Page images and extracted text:
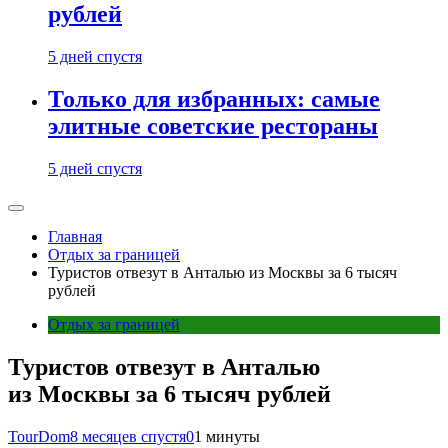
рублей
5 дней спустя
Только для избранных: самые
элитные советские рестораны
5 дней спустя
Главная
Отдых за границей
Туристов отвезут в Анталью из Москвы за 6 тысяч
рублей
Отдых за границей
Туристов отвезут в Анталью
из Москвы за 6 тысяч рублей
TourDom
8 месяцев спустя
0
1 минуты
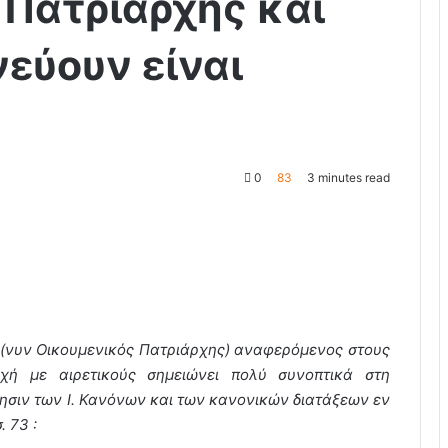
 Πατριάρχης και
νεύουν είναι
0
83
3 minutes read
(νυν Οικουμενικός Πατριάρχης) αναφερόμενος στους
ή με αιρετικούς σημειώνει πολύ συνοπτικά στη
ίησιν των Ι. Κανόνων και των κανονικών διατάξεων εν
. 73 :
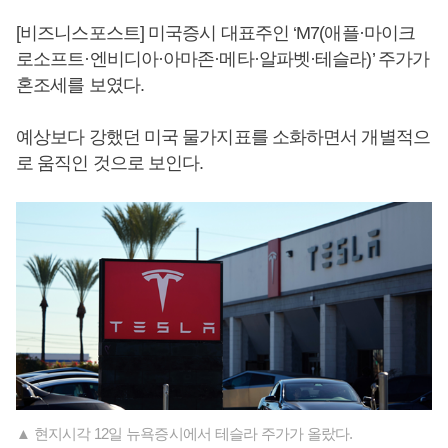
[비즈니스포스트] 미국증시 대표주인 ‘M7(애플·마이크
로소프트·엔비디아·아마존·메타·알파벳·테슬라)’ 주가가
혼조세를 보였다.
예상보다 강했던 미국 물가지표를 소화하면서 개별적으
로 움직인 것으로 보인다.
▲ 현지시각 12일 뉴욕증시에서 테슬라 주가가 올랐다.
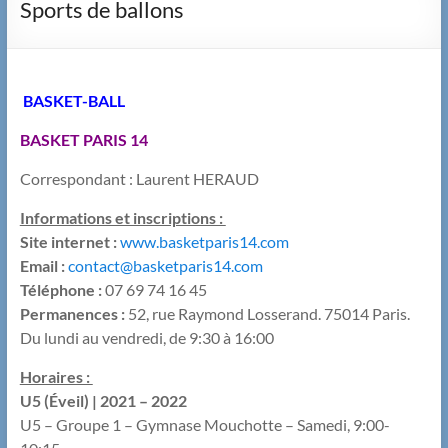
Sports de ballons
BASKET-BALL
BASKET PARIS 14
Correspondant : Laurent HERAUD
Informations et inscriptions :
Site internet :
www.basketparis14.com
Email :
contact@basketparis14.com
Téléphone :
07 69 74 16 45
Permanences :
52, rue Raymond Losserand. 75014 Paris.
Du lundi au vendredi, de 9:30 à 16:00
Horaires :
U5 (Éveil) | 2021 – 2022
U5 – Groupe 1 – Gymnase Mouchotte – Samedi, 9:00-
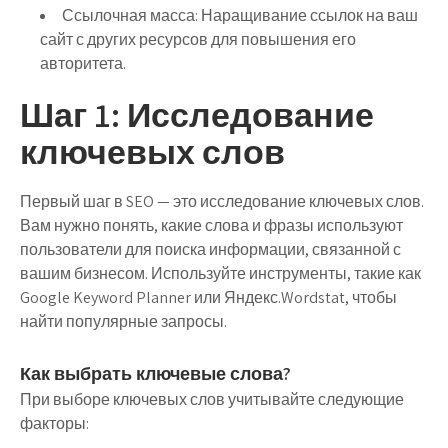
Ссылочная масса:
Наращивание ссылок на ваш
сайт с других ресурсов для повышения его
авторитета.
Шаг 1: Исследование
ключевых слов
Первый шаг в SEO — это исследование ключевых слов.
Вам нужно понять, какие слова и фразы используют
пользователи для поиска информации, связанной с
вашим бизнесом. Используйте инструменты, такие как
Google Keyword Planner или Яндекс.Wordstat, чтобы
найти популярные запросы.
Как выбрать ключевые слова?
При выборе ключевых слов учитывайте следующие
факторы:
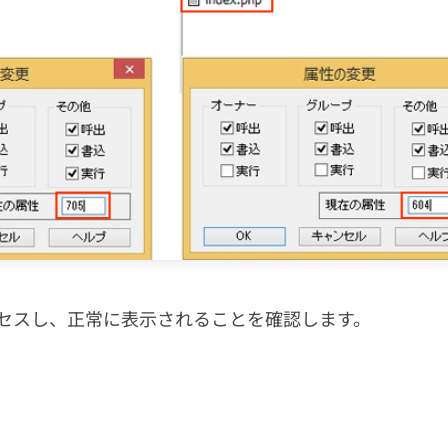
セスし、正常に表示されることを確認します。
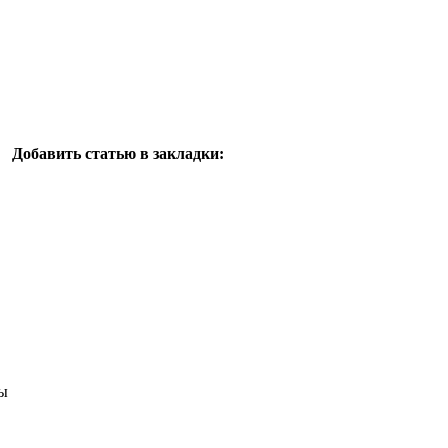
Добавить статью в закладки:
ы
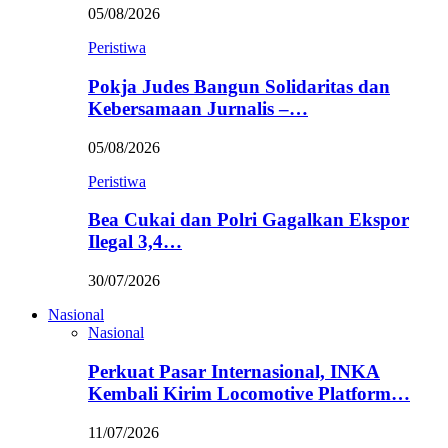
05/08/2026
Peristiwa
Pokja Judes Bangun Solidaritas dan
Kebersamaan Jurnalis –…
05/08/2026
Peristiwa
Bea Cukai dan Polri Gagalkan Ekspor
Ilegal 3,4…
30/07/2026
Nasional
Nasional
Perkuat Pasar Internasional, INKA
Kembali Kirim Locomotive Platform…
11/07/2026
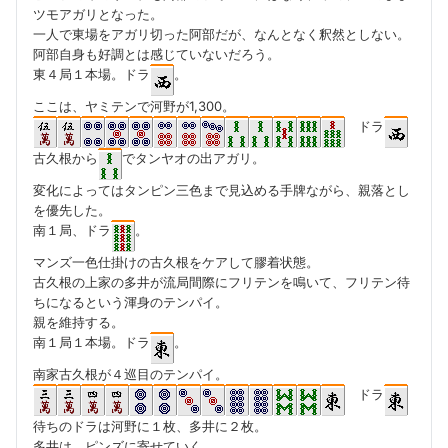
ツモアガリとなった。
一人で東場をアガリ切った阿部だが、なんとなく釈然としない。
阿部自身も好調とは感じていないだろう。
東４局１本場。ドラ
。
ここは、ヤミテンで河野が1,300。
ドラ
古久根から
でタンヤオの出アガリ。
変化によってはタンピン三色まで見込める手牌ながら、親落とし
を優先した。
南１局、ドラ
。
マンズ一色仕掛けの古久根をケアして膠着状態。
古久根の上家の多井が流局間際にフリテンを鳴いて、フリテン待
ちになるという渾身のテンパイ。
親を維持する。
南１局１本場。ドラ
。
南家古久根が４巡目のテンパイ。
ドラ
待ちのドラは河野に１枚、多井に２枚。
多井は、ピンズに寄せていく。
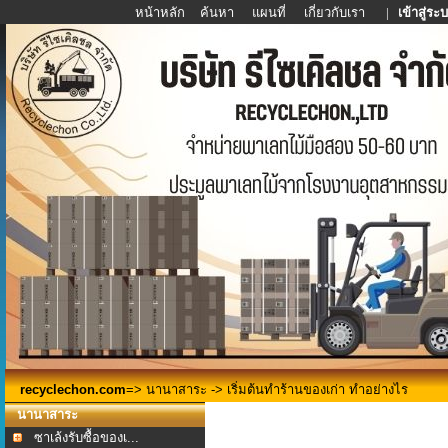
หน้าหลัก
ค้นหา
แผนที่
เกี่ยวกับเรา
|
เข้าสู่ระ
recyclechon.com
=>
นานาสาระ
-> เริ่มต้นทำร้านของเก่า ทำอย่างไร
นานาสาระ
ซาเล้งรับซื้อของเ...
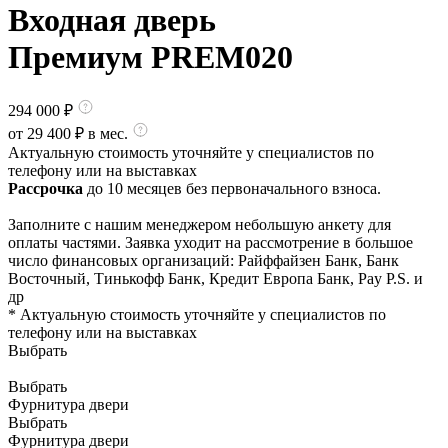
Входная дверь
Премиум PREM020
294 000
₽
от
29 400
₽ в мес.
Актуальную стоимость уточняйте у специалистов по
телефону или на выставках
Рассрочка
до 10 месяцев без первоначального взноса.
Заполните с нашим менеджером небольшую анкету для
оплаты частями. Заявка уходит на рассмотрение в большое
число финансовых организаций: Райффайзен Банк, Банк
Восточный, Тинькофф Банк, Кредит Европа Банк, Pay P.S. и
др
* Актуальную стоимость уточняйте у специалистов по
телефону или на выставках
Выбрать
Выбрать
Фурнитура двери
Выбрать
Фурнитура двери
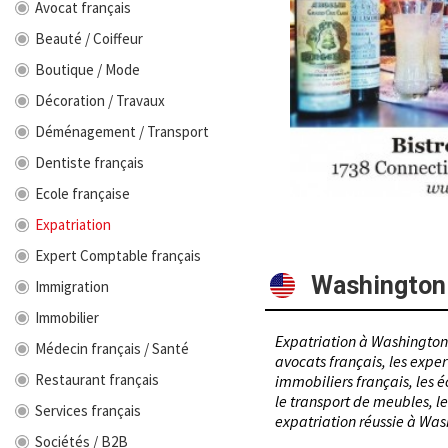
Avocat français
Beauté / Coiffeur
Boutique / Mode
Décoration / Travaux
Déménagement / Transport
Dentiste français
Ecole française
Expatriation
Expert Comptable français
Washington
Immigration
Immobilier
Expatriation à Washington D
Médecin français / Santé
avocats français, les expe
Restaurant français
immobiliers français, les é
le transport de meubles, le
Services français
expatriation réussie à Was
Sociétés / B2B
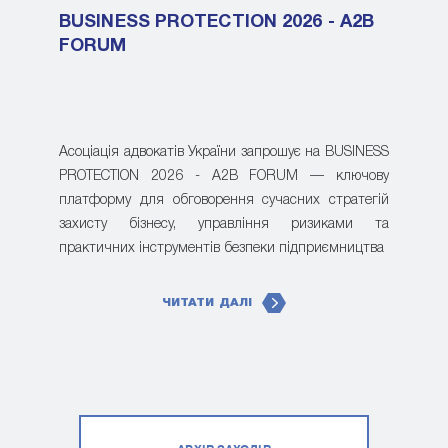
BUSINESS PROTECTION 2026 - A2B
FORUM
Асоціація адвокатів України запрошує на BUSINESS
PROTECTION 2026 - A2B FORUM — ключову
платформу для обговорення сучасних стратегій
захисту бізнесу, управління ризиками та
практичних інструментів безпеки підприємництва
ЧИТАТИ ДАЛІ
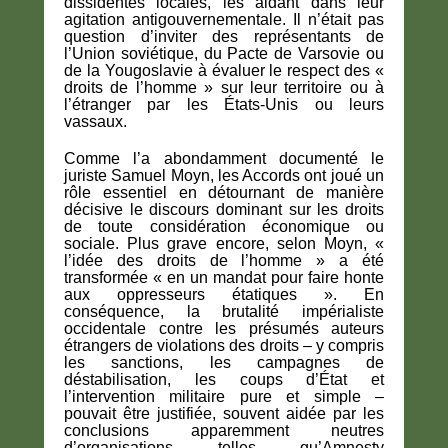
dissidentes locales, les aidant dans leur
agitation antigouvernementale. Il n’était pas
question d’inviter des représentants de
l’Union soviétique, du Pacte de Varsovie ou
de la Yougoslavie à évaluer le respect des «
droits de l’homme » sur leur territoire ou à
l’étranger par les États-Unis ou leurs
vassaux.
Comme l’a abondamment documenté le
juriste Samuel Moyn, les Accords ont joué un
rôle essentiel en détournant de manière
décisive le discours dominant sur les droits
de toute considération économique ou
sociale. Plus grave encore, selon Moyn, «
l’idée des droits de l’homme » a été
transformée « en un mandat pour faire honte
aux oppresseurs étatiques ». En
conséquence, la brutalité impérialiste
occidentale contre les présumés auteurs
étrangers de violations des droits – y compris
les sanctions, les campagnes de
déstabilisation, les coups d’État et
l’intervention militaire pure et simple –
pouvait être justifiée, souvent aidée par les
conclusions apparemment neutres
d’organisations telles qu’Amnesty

=== What is expected ===
Look back at the data above, then output exactly the lines from the line holding "Médecin français / Santé" up to and including the line holding "захисту бізнесу, управління ризиками та". Leave out the pictures.

=== The completed task ===
Médecin français / Santé
avocats français, les expe
Restaurant français
immobiliers français, les é
le transport de meubles, le
Services français
expatriation réussie à Was
Sociétés / B2B
BUSINESS PROTECTION 2026 - A2B
FORUM
Асоціація адвокатів України запрошує на BUSINESS
PROTECTION 2026 - A2B FORUM — ключову
платформу для обговорення сучасних стратегій
захисту бізнесу, управління ризиками та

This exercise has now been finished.